O Ministro da Defesa Nacional, João Gomes Cravinho, reconheceu o dinamismo e o elevado sentido de responsabilidade que a Força Aérea tem demonstrado em tempos de grandes desafios, sublinhando «uma urgência, que deverá continuar a exigir muitas das nossas energias, em particular, se e quando se vier a concretizar a instalação do aeroporto complementar no Montijo».
O Ministro discursava deu posse ao Vice-Chefe do Estado-Maior da Força Aérea, Tenente-General Piloto Aviador, José Alberto Fangueiro da Mata, numa cerimónia realizada em Lisboa, em que esteve também presente a Secretária de Estado Ana Santos Pinto.
João Gomes Cravinho assinalou o «esforço que está a ser feito, em relação ao Montijo e a libertação de uma parte de trabalho de espaço aéreo na região de Lisboa, que representa a mais importante reorganização do dispositivo da Força Aérea em quase três décadas» e os impactos profundos na vida dos cerca de 800 militares que podem vir a movimentados neste processo, bem como das suas famílias. 

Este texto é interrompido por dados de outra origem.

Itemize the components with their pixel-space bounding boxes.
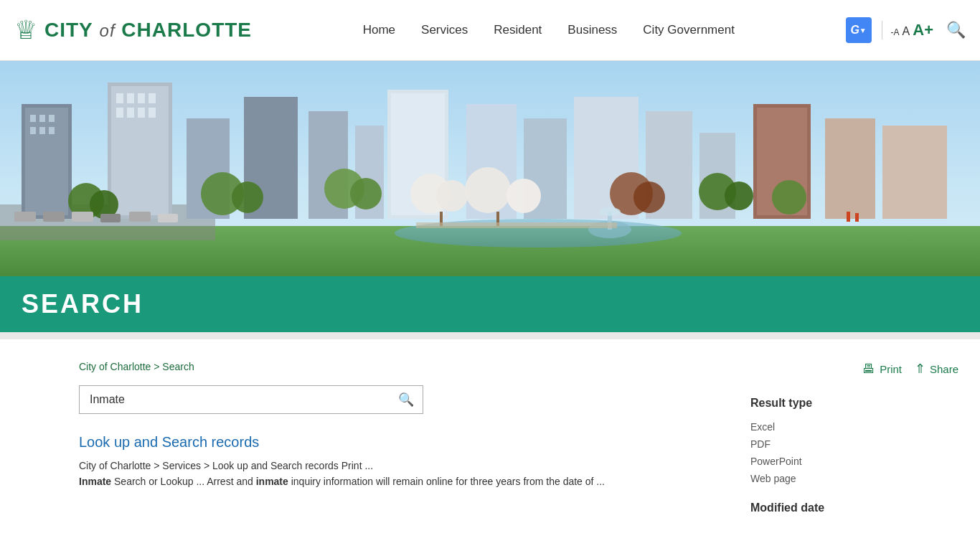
breadcrumb: City of Charlotte > Search [79, 361, 722, 372]
site-logo[interactable]: ♕ CITY of CHARLOTTE [14, 15, 252, 45]
svg-rect-11 [49, 127, 55, 134]
share-button[interactable]: ⇑ Share [915, 361, 958, 377]
snippet-bold1: Inmate [79, 476, 111, 487]
snippet-plain: City of Charlotte > Services > Look up a… [79, 460, 373, 471]
svg-rect-57 [416, 222, 617, 228]
svg-rect-60 [14, 212, 36, 222]
filter-webpage[interactable]: Web page [750, 470, 937, 487]
svg-rect-19 [127, 108, 134, 118]
svg-rect-21 [149, 108, 156, 118]
svg-point-44 [436, 180, 468, 212]
page-title: SEARCH [22, 289, 958, 319]
svg-rect-58 [847, 212, 850, 222]
print-icon: 🖶 [862, 362, 875, 377]
filter-powerpoint[interactable]: PowerPoint [750, 453, 937, 470]
left-panel: City of Charlotte > Search 🔍 Look up and… [79, 361, 722, 519]
svg-point-46 [465, 167, 511, 213]
svg-rect-18 [116, 108, 123, 118]
svg-rect-10 [39, 127, 45, 134]
search-results: Look up and Search records City of Charl… [79, 434, 722, 490]
header-tools: G ▼ -A A A+ 🔍 [846, 17, 966, 43]
share-icon: ⇑ [915, 361, 925, 377]
svg-rect-15 [127, 93, 134, 103]
snippet-middle: Search or Lookup ... Arrest and [111, 476, 256, 487]
print-button[interactable]: 🖶 Print [862, 362, 902, 377]
svg-point-48 [507, 179, 541, 213]
svg-rect-9 [30, 127, 36, 134]
hero-image [0, 61, 980, 276]
filter-excel[interactable]: Excel [750, 418, 937, 435]
result-snippet: City of Charlotte > Services > Look up a… [79, 458, 722, 490]
svg-rect-13 [111, 86, 169, 215]
svg-rect-6 [30, 115, 36, 122]
top-actions: 🖶 Print ⇑ Share [750, 361, 966, 377]
svg-rect-62 [72, 212, 93, 222]
search-banner: SEARCH [0, 276, 980, 332]
right-panel: Result type Excel PDF PowerPoint Web pag… [750, 397, 937, 514]
svg-rect-64 [129, 212, 151, 222]
crown-icon: ♕ [14, 15, 37, 45]
search-box: 🔍 [79, 385, 423, 414]
section-divider [0, 332, 980, 339]
site-header: ♕ CITY of CHARLOTTE Home Services Reside… [0, 0, 980, 61]
search-icon[interactable]: 🔍 [946, 21, 966, 39]
logo-text: CITY of CHARLOTTE [44, 19, 252, 42]
translate-button[interactable]: G ▼ [846, 17, 872, 43]
svg-rect-63 [100, 214, 121, 222]
result-type-heading: Result type [750, 397, 937, 410]
svg-point-42 [350, 178, 382, 209]
svg-rect-35 [825, 118, 875, 219]
svg-rect-17 [149, 93, 156, 103]
translate-arrow: ▼ [859, 27, 867, 34]
svg-rect-14 [116, 93, 123, 103]
font-small-button[interactable]: -A [891, 27, 900, 37]
share-label: Share [930, 363, 958, 375]
svg-rect-8 [49, 115, 55, 122]
filter-pdf[interactable]: PDF [750, 435, 937, 453]
font-medium-button[interactable]: A [903, 25, 910, 38]
main-content: City of Charlotte > Search 🔍 Look up and… [0, 339, 980, 540]
svg-rect-20 [138, 108, 145, 118]
filter-list: Excel PDF PowerPoint Web page [750, 418, 937, 487]
breadcrumb-home[interactable]: City of Charlotte [79, 361, 151, 372]
svg-point-50 [633, 182, 665, 213]
svg-point-40 [232, 182, 263, 213]
search-button[interactable]: 🔍 [390, 386, 423, 413]
translate-icon: G [850, 24, 859, 37]
search-input[interactable] [80, 386, 390, 413]
svg-rect-7 [39, 115, 45, 122]
nav-business[interactable]: Business [557, 16, 627, 44]
font-large-button[interactable]: A+ [913, 21, 933, 39]
svg-point-56 [599, 207, 621, 216]
svg-rect-36 [882, 126, 947, 219]
result-title[interactable]: Look up and Search records [79, 434, 722, 451]
breadcrumb-separator: > [151, 361, 162, 372]
font-size-controls: -A A A+ [882, 21, 933, 39]
svg-point-52 [725, 182, 753, 210]
right-column: 🖶 Print ⇑ Share Result type Excel PDF Po… [750, 361, 966, 519]
breadcrumb-current: Search [162, 361, 194, 372]
svg-rect-16 [138, 93, 145, 103]
main-nav: Home Services Resident Business City Gov… [353, 16, 745, 44]
svg-rect-61 [43, 212, 65, 222]
svg-rect-65 [158, 214, 178, 222]
snippet-bold2: inmate [256, 476, 288, 487]
svg-point-53 [772, 180, 806, 215]
svg-rect-5 [25, 108, 68, 215]
nav-home[interactable]: Home [353, 16, 405, 44]
svg-rect-59 [855, 213, 859, 222]
nav-services[interactable]: Services [411, 16, 478, 44]
print-label: Print [880, 363, 902, 375]
nav-resident[interactable]: Resident [484, 16, 552, 44]
nav-city-government[interactable]: City Government [633, 16, 745, 44]
modified-date-heading: Modified date [750, 501, 937, 514]
search-icon: 🔍 [398, 392, 414, 407]
snippet-end: inquiry information will remain online f… [288, 476, 605, 487]
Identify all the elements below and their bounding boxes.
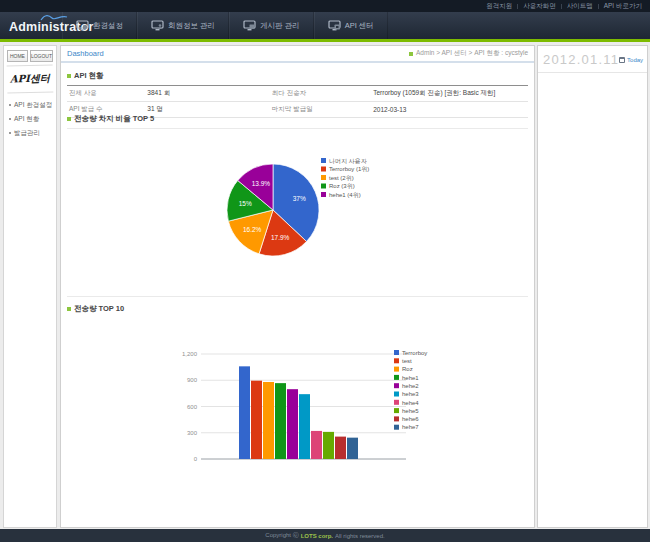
y-axis-tick-label: 1,200 xyxy=(182,351,198,357)
divider xyxy=(517,4,518,9)
sidebar-item-label: API 현황 xyxy=(14,115,39,124)
legend-swatch xyxy=(394,350,399,355)
nav-item-api-center[interactable]: API 센터 xyxy=(314,12,388,39)
nav-item-label: 환경설정 xyxy=(93,21,123,31)
section-title-api-status: API 현황 xyxy=(67,71,528,81)
bar-hehe6[interactable] xyxy=(335,437,346,459)
today-link[interactable]: Today xyxy=(619,57,643,63)
bar-legend-label: hehe4 xyxy=(402,400,419,406)
section-title-bar-top10: 전송량 TOP 10 xyxy=(67,304,528,318)
bar-hehe5[interactable] xyxy=(323,432,334,459)
nav-item-members[interactable]: 회원정보 관리 xyxy=(137,12,229,39)
section-bullet-icon xyxy=(67,74,71,78)
date-panel-header: 2012.01.11 Today xyxy=(538,46,647,73)
top-nav: 환경설정 회원정보 관리 게시판 관리 xyxy=(62,12,388,39)
bar-chart: 03006009001,200TerrorboytestRozhehe1hehe… xyxy=(61,334,536,484)
pie-percent-label: 13.9% xyxy=(252,180,271,187)
bar-legend-label: Terrorboy xyxy=(402,350,427,356)
bar-hehe1[interactable] xyxy=(275,383,286,459)
footer-brand: LOTS corp. xyxy=(301,533,333,539)
breadcrumb-bar: Dashboard Admin > API 센터 > API 현황 : cycs… xyxy=(61,46,534,63)
monitor-board-icon xyxy=(243,20,256,31)
pie-legend-label: Terrorboy (1위) xyxy=(329,166,369,172)
bullet-icon xyxy=(9,104,11,106)
pie-legend-label: test (2위) xyxy=(329,175,354,181)
breadcrumb-bullet-icon xyxy=(409,52,413,56)
main-panel: Dashboard Admin > API 센터 > API 현황 : cycs… xyxy=(60,45,535,528)
bar-legend-label: hehe1 xyxy=(402,375,419,381)
section-title-text: 전송량 TOP 10 xyxy=(74,304,124,314)
pie-percent-label: 16.2% xyxy=(243,226,262,233)
bar-hehe4[interactable] xyxy=(311,431,322,459)
bar-test[interactable] xyxy=(251,381,262,459)
legend-swatch xyxy=(321,192,326,197)
pie-percent-label: 37% xyxy=(293,195,306,202)
home-button[interactable]: HOME xyxy=(7,50,28,62)
status-label: 최다 전송자 xyxy=(270,86,371,102)
nav-item-board[interactable]: 게시판 관리 xyxy=(229,12,314,39)
sidebar-item-issue-management[interactable]: 발급관리 xyxy=(4,126,56,140)
sidebar-item-api-status[interactable]: API 현황 xyxy=(4,112,56,126)
y-axis-tick-label: 300 xyxy=(187,430,198,436)
pie-percent-label: 17.9% xyxy=(271,234,290,241)
legend-swatch xyxy=(321,167,326,172)
bar-Terrorboy[interactable] xyxy=(239,366,250,459)
bar-legend-label: hehe3 xyxy=(402,391,419,397)
bullet-icon xyxy=(9,118,11,120)
copyright-prefix: Copyright ⓒ xyxy=(265,531,298,540)
bar-legend-label: Roz xyxy=(402,366,413,372)
sidebar-menu: API 환경설정 API 현황 발급관리 xyxy=(4,98,56,140)
pie-chart: 37%17.9%16.2%15%13.9%나머지 사용자Terrorboy (1… xyxy=(61,128,536,296)
sidebar-item-api-settings[interactable]: API 환경설정 xyxy=(4,98,56,112)
section-title-text: 전송량 차지 비율 TOP 5 xyxy=(74,114,154,124)
legend-swatch xyxy=(321,184,326,189)
breadcrumb: Admin > API 센터 > API 현황 : cycstyle xyxy=(409,49,528,58)
nav-item-label: 회원정보 관리 xyxy=(168,21,215,31)
section-bullet-icon xyxy=(67,307,71,311)
logout-button[interactable]: LOGOUT xyxy=(30,50,53,62)
status-value: Terrorboy (1059회 전송) [권한: Basic 제한] xyxy=(371,86,528,102)
bar-Roz[interactable] xyxy=(263,382,274,459)
legend-swatch xyxy=(321,158,326,163)
legend-swatch xyxy=(394,400,399,405)
section-divider xyxy=(67,296,528,297)
nav-item-settings[interactable]: 환경설정 xyxy=(62,12,137,39)
utility-link-userview[interactable]: 사용자화면 xyxy=(523,2,556,11)
legend-swatch xyxy=(394,358,399,363)
utility-bar: 원격지원 사용자화면 사이트맵 API 바로가기 xyxy=(0,0,650,12)
sidebar-logo-api-center: API센터 xyxy=(7,64,54,93)
bar-legend-label: hehe7 xyxy=(402,424,419,430)
utility-link-api-shortcut[interactable]: API 바로가기 xyxy=(604,2,642,11)
pie-legend-label: hehe1 (4위) xyxy=(329,192,361,198)
calendar-icon xyxy=(619,57,625,63)
legend-swatch xyxy=(394,367,399,372)
bar-hehe3[interactable] xyxy=(299,394,310,459)
bar-legend-label: hehe2 xyxy=(402,383,419,389)
bullet-icon xyxy=(9,132,11,134)
utility-link-sitemap[interactable]: 사이트맵 xyxy=(567,2,593,11)
table-row: 전체 사용 3841 회 최다 전송자 Terrorboy (1059회 전송)… xyxy=(67,86,528,102)
bar-chart-area: 03006009001,200TerrorboytestRozhehe1hehe… xyxy=(61,334,536,484)
legend-swatch xyxy=(394,392,399,397)
divider xyxy=(561,4,562,9)
legend-swatch xyxy=(394,416,399,421)
legend-swatch xyxy=(394,375,399,380)
legend-swatch xyxy=(394,383,399,388)
api-status-section: API 현황 전체 사용 3841 회 최다 전송자 Terrorboy (10… xyxy=(67,71,528,118)
pie-legend-label: 나머지 사용자 xyxy=(329,158,367,164)
monitor-user-icon xyxy=(151,20,164,31)
section-bullet-icon xyxy=(67,117,71,121)
bar-legend-label: hehe6 xyxy=(402,416,419,422)
utility-link-remote[interactable]: 원격지원 xyxy=(486,2,512,11)
dashboard-link[interactable]: Dashboard xyxy=(67,49,104,58)
section-title-pie-top5: 전송량 차지 비율 TOP 5 xyxy=(67,114,528,129)
nav-item-label: API 센터 xyxy=(345,21,374,31)
section-title-text: API 현황 xyxy=(74,71,104,81)
bar-hehe7[interactable] xyxy=(347,438,358,459)
nav-item-label: 게시판 관리 xyxy=(260,21,300,31)
current-date: 2012.01.11 xyxy=(543,52,619,67)
bar-hehe2[interactable] xyxy=(287,389,298,459)
pie-chart-area: 37%17.9%16.2%15%13.9%나머지 사용자Terrorboy (1… xyxy=(61,128,536,296)
header-bar: Administrator 환경설정 회원정보 관리 xyxy=(0,12,650,42)
legend-swatch xyxy=(394,425,399,430)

Com o processo de transferência de quatro das dez esquadras que compõem o dispositivo da Força Aérea Portuguesa, com todas as consequências que aí advirão, a Força Aérea assumiu, mais uma vez, que «procura fazer parte das soluções e não das dificuldades».
Combate a incêndios
João Gomes Cravinho falou também das novas responsabilidades da Força Aérea no «comando e gestão dos meios aéreos para o Dispositivo Especial de Combate a Incêndios Rurais» que vai ter «um impacto cumulativo na taxa de esforço».
Este impacto repercute-se «diretamente sobre a organização da Força Aérea com novas estruturas e recursos humanos dedicados a esta missão de interesse público» a par da «necessidade de ajustamentos decorrentes do alargamento da frota de meios aéreos do Estado para o combate a incêndios, incluindo os processos de aquisição e posicionamento de meios e os processos de formação de recursos humanos qualificados para os operar».
O Ministro assinalou a «boa e fluente colaboração com as outras entidades envolvidas» neste processo, nomeadamente da área da Administração Interna, condição fundamental para que esta profunda mudança dê o resultado que todos desejam.
Este resultado é «soluções rápidas e efetivas que permitam corresponder ao superior interesse público no combate aos incêndios florestais e, ao mesmo tempo, manter bem viva a imagem positiva de que a Força Aérea já disfruta juntos dos portugueses».
Vice-Chefe do Estado-Maior da Força Aérea
O Ministro sublinhou ao novo Vice-Chefe do Estado-Maior da Força Aérea, a importância que atribui ao exercício dos cargos superiores das Forças Armadas, num tempo de grandes desafios, em que «a liderança que se exige é de grande profissionalismo, dedicação e compromisso, valores que são aliás as marcas caraterísticas da formação dos militares». 
Natural da Póvoa de Varzim, o Tenente-General José Mata esteve colocado, entre 1995 e 1999, na Direção-Geral de Política de Defesa Nacional do Ministério da Defesa Nacional, nas funções de Adjunto do Departamento de Planeamento Estratégico de Defesa. Até à posse, foi o Comandante Interino da Logística da Força Aérea. 
O novo Vice-Chefe do Estado-Maior da Força Aérea tem averbadas cerca de 2600 horas de voo e do seu currículo constam vários louvores e medalhas.